The man smiled, his front teeth protruding slightly, giving him a feral quality. “My friends enjoy their work a little too much. Hitting your head wasn’t part of our agreement. Don’t worry, they’ve been punished.”
“What the hell are you talking about?” Jake asked. Although he felt a little better, his leg still throbbed. “Hey, I don’t think you gave me enough of that stuff.”
“I will when I leave,” the man said. “But for now I want you alert, your senses on edge.”
Jake, closing his eyes tight, sank back into the pillows. He wished the man would just get out, pumping him full of the morphine first. He wanted to escape reality.
“We’ve spoken before.” The man’s voice came closer, until Jake could feel his hot breath against his cheek.
Jake opened his eyes.
“Close your eyes, sonny,” the man said. “I want you to concentrate on my words not my face. The less you see of me the better. In fact, we may never meet in person again, but I’ll be in touch. No names, however, not now.”
Jake shut his eyes and sensed the man leaning over him, bringing with him the smell of cigars and spearmint gum.
“Think hard. Concentrate on my voice. Do you remember the conversation we had a few weeks ago? I approached you after one of your football skirmishes,” the man said. “Think, boy, think.” He gripped Jake’s shoulder, shaking it slightly.
Jake probed his memory. He found in its shadows a meeting after practice, sitting in a black sedan and sipping on a cola while a man said that he could make Jake into a star.

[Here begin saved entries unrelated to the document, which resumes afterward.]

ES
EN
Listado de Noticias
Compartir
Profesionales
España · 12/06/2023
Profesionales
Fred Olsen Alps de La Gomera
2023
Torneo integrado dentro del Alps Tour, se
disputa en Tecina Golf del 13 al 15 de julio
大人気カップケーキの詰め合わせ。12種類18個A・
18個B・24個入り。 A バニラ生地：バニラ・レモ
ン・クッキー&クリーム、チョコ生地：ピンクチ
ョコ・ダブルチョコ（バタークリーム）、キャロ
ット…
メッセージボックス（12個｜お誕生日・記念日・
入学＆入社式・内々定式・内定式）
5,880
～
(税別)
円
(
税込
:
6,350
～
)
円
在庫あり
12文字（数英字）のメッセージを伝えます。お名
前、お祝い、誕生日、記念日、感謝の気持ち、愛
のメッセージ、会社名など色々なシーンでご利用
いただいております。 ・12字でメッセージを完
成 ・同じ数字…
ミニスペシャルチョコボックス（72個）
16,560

It would take some initial suffering, but it would all be worth it. Was this that man?
Jake’s eyes popped open. “Are you the guy who promise—?”
The man put his hands on Jake’s face, lowering his lids. “No lookie, got it? And promise is a bit strong. I had a little business proposition, that’s all. You agreed and here we are.”

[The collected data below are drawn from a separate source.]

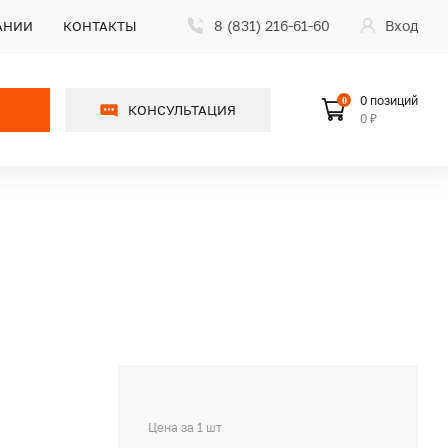
8 (831) 216-61-60
Вход
АНИИ
КОНТАКТЫ
0 позиций
0
КОНСУЛЬТАЦИЯ
0 ₽
Цена за 1 шт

“I didn’t think it’d be like this.” Jake groaned as a wave of pain washed over him.
“To be the best you have to suffer,” the man said. “It’ll be worth it when you’re making millions, and A.F.T. will be there all the way with you. Taking its share of the profits, of course.”
“Athletes For Tomorrow. Prosthetic-enabled athletes are the future of sports,” the man whispered in Jake’s ear. “A.F.T. is just pushing the timetable a little.”
“I didn’t expect to be attacked. You guys scared the hell out of me.”
“Your injury had to look real. What’d you think it’d be? A little tap on the leg? We had to give the doctors a reason to amputate. Insurance has to pay. We’ve got to be above-board as much as possible.”
“Remember, sonny, you’re going to be the best running back the pros have ever seen. You were good before, an above average college player, but nothing for the NFL to get too jazzed about. Let’s put this way—you would have been lucky to get drafted. But now, after you’ve rehabbed. Well…”
“And what if I don’t…” Jake cleared his throat. “What if I don’t make it to the pros?”
“You’ll make it,” the man said. He grabbed Jake by the front of his hospital gown. “And if you don’t, well, then you become a liability and you can guess what A.F.T. does with liabilities. We can’t afford them.”
What had he done? Then Jake remembered his dreams. Maybe this was the only way he could make the big bucks, live in a mansion, and help his folks out, who had sacrificed so much for him.
The man stepped away. “I’m giving you the full dose now. Soon you’ll be sleeping like a baby.”
Jake felt himself lift off the bed, floating away. In his mind he was running, his bum leg replaced with one of those funky prosthetics. He jumped, caught a pass, and flew down the field. Outside, the tree scratched against the window. This time, though, it sounded like applause.
As Jake drifted away, the man said, “Good night, sonny. We’ll be in touch. You belong to A.F.T. now and don’t you ever forget it.”